The Labour movement - and many people across British politics - will be saddened to hear of the death of Michael Foot, aged 96.
I saw Foot speak in person for the first time during my first week at university, back in the Autumn of 1992. He looked remarkably frail then, though this was almost two decades ago. The audience hushed and leant forward to hear his voice as he began to speak. Yet as he came animatedly to life during his indictment of the the Major government everybody present knew they were witness to one of the all-time great political orators.
Foot was the keeper of the cherished Bevanite flame and proud of his continued role as the patron saint of the Tribune left.
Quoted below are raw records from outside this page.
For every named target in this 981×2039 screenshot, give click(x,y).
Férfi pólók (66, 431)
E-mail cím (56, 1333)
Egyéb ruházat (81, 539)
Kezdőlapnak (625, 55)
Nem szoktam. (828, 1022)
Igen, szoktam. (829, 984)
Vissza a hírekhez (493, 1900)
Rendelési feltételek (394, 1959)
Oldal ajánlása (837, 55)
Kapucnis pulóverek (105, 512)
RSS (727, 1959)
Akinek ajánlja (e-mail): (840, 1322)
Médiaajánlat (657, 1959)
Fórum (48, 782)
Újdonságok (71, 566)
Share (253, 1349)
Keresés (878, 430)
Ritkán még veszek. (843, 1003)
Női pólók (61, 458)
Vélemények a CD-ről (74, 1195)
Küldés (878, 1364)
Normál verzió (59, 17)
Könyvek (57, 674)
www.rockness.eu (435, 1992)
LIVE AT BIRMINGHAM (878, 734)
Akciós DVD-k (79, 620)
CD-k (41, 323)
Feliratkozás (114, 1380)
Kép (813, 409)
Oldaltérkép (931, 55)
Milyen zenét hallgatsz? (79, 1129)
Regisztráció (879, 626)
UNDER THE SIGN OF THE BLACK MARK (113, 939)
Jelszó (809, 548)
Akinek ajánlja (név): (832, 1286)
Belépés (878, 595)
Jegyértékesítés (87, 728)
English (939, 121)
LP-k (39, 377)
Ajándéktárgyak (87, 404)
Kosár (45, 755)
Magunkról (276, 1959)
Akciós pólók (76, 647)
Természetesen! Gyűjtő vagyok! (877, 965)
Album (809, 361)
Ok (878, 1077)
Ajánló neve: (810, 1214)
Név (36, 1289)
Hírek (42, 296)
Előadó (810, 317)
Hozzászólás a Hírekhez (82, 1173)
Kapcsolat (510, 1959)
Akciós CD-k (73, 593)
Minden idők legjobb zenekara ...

He may well have been somewhat suspicious of Fabians and other social democrats in that capacity. He was not, of course, successful in the impossible task of leading Labour in the 1983 General Election. To some extent he had that responsibility thrust upon him, called by the party's left to contest the 1980 Labour leadership contest against Denis Healey, when his own initial instinct was to support Peter Shore. He struggled to contain the Bennite challenge from his left throughout his leadership as he sought to make Labour's case to the country.
Warm tributes from friends and political opponents across the party spectrum will particularly mourn the loss of one of the great orators and men of political letters. In his love of Shelley and Hazlitt and his commitment to a sense of memory on the English left, Foot was an enduring champion of the left's great literary traditions.